After setting last function, method sets optimal method, by gradient descent algorithm come the optimal solution of calculating parameter. This method is using Adam optimal method.Adam algorithm is according to loss function to the single order moments estimation of the gradient of each parameter The learning rate of each parameter is directed to second order moments estimation dynamic adjustment.The Learning Step of Adam method has a range, no Can be because generating very big gradient on some sample lead to very big Learning Step, Parameters variation is more stable.

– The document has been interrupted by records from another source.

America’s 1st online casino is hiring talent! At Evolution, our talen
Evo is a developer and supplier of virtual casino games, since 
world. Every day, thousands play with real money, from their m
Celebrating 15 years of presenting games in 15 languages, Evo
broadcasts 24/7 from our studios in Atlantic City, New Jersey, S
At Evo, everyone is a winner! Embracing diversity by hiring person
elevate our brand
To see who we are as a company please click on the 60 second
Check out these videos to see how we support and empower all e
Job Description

After loss function and optimal method has been determined, need to prepare training of the training sample for parameter.The present embodiment Training sample derive from net cast platform, most of porno advertisement information is sent out by advertisement robot on platform.Platform is logical The behavior pattern of posting for crossing user obtains porno advertisement short text 130,000, normal short text 80,000, total number of samples 210,000 Item wherein 90% will be used as training sample, and remaining 10% is used as test sample.Training when, this method by all samples all Character string and pinyin sequence are converted to by pretreatment.Then the vocabulary of character and phonetic is constructed respectively according to training sample Table.The character in training sample is converted to digital id further according to character and phonetic respective vocabulary, and (essence is vocabulary Subscript).In the present embodiment, pass through tensorflow.contrib.learn.preprocessing.VocabularyPro Cessor is realized.It is saved after the vocabulary of creation.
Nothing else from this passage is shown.